2.8 Furthermore, the Appellant having filed counterevidence (D9) in reply to that of the Respondent (D6 to D8), there is no procedural imbalance which could result in unfairness.
In the light of all the above considerations and in accordance with the requests of both parties, the Board, in its discretion, has decided to admit, pursuant to Article 114(1) EPC, the evidence contained and set out in documents D6, D7, D8 and D9 to the proceedings.
2.9 The evidence relating to particle size distribution in the form of graphical results from a particle size analyser (D10), sought to be introduced by the Respondent on the day of the oral proceedings, is, however, of a different character.
2.9.1 Firstly, filing such evidence even on the day before the oral proceedings is not considered to be acceptable conduct on the part of the submitting party, since this allows the other party only to consider and respond to it during the oral proceedings (T 0741/91 of 22 September 1993, not published in OJ EPO; Reasons for the decision, point 4.6).
2.9.2 Secondly, the relevance of such additional information as could be derived from a particle size distribution analysis, over and above that which is available from the other documents already admitted to the proceedings, is not apparent to the Board.
2.9.3 Consequently, the Board has decided to exclude the latter item of evidence, (D10), from the proceedings pursuant to Article 114(2) EPC.
3. Allowability of amendments to patent in suit
3.1 Claim 1 of the main request differs from the version as granted by (i) the replacement of "... equilibrating agent is a water soluble anionic (cationic) polymer", in the nineteenth/twentieth (twenty-fifth/twenty-sixth) lines of the claim, by "... equilibrating agent is selected from water soluble anionic (cationic) polymers", and (ii) the replacement, in the twenty-seventh/twenty-eighth line, of "dimethylamine epichlorhydrin reaction product" by "polydimethylamine epichlorhydrin".

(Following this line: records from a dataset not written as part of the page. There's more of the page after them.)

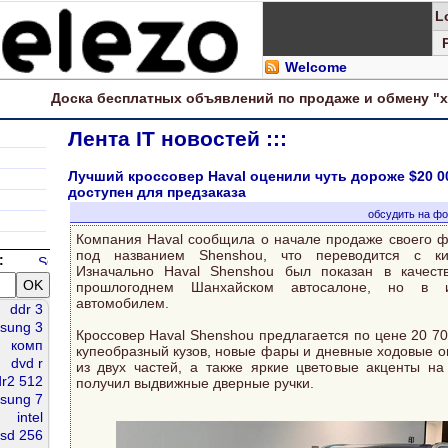
L
Welcome
Доска
бесплатных
объявлений по продаже и обмену "
Лента IT новостей :::
Лучший кроссовер Haval оценили чуть дороже $20 0
доступен для предзаказа
обсудить на ф
Компания Haval сообщила о начале продаже своего ф
под названием Shenshou, что переводится с кит
:
Изначально Haval Shenshou был показан в качест
прошлогоднем Шанхайском автосалоне, но в 
автомобилем.
ddr 3
sung 3
Кроссовер Haval Shenshou предлагается по цене 20 7
комп
купеобразный кузов, новые фары и дневные ходовые о
dvd r
из двух частей, а также яркие цветовые акценты на 
r2 512
получил выдвижные дверные ручки.
sung 7
intel
sd 256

An amendment corresponding to (ii), above has been effected in Claim 5.
Amendment (i) emphasises the pattern of selection already implied by the antecedent phrase "and the gel polymer and equilibrating agent are selected from the combinations of gel polymer and equilibrating agent consisting of:" in the sixteenth to eighteenth lines of Claim 1. It merely removes any possible ambiguity arising from the use of the word "and" in the predicated list of alternative selections.
Amendment (ii) in Claim 5 provides consistency with the corresponding amendment in Claim 1, which was itself effected to meet the original ground of opposition under Article 100(c) EPC. It is explicitly supported by the terminology of Polymer No. 15 in Example 4 (Table 3) of the application as filed.

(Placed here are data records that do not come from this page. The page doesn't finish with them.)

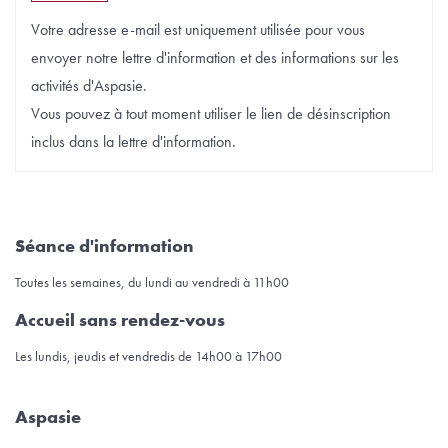
Votre adresse e-mail est uniquement utilisée pour vous
envoyer notre lettre d'information et des informations sur les
activités d'Aspasie.
Vous pouvez à tout moment utiliser le lien de désinscription
inclus dans la lettre d'information.
Séance d'information
Toutes les semaines, du lundi au vendredi à 11h00
Accueil sans rendez-vous
Les lundis, jeudis et vendredis de 14h00 à 17h00
Aspasie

The text of the description has been adapted to the claims, in particular with corresponding amendments in the statement of invention on page 3, and the deletion, consistently with the findings submitted in the Declaration of Mr. Skinner, of the references to non-ionic polymer equilibrating agents on pages 5, 6, 9 and 10.

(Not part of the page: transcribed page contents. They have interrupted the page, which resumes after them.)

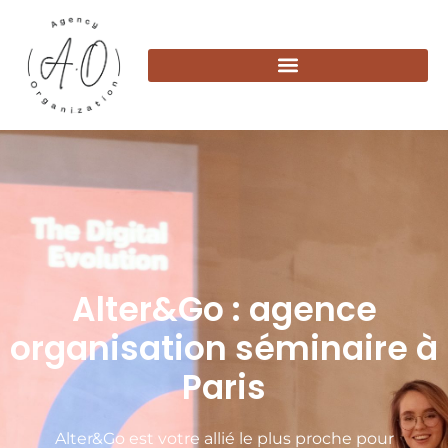
Alter&Go : agence
organisation séminaire à
Paris
Alter&Go est votre allié le plus proche pour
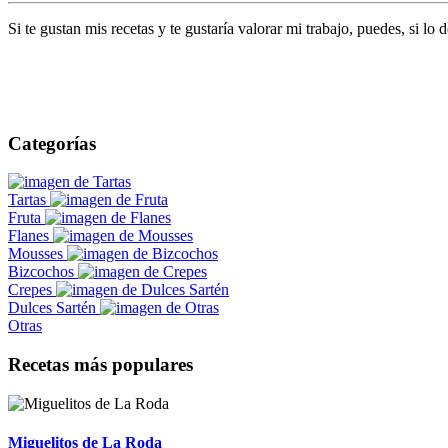
Si te gustan mis recetas y te gustaría valorar mi trabajo, puedes, si 
Categorías
Tartas
Fruta
Flanes
Mousses
Bizcochos
Crepes
Dulces Sartén
Otras
Recetas más populares
Miguelitos de La Roda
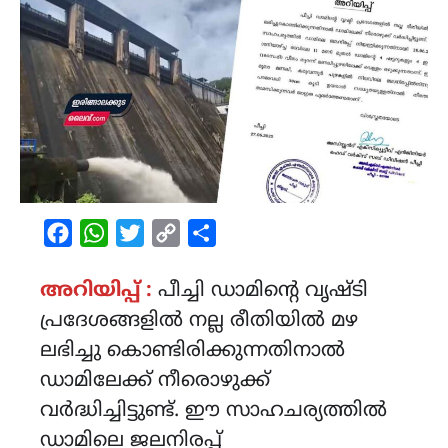
Facebook
WhatsApp
Twitter
Copy
Share
Link
അറിയിപ്പ് :
പീച്ചി ഡാമിന്റെ വൃഷ്ടി
പ്രദേശങ്ങളിൽ നല്ല രീതിയിൽ മഴ
ലഭിച്ചു കൊണ്ടിരിക്കുന്നതിനാൽ
ഡാമിലേക്ക് നീരൊഴുക്ക്
വർദ്ധിച്ചിട്ടുണ്ട്. ഈ സാഹചര്യത്തിൽ
ഡാമിലെ ജലനിരപ്പ്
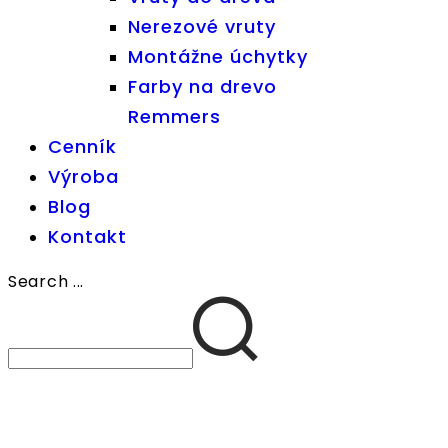
Nerezové vruty
Montážne úchytky
Farby na drevo
Remmers
Cenník
Výroba
Blog
Kontakt
Search ...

3.2 None of these amendments comprises added subject- matter or broadens the scope of any claim. No objection was raised or maintained against them under Article 123 EPC by the Respondent either.
Consequently, the amended claims and description are allowable under Articles 123(2) and (3) EPC.
4. The closest state of the art; the technical problem
4.1 The patent in suit is concerned with formulating a stable aqueous fluid dispersion of high molecular weight water soluble polymers of appreciable particle size (at least 20µm) and optimum performance qualities in various applications such as flocculation, thickening and coating applications. Such high molecular weight polymers are typically prepared by aqueous gel or reverse phase bead, suspension or emulsion polymerisation methods (page 2, lines 3 to 5 and 46 to 49; page 3, lines 1, 2; and 15, 16).
Such fluid formulations are known to the state of the art, in particular D5, which is considered by the Board to represent the closest state of the art. Since, however, a major part of the submissions, particularly of the Respondent, were concerned with the relevance of D3, the question will, for completeness, also be considered in turn with respect to D3.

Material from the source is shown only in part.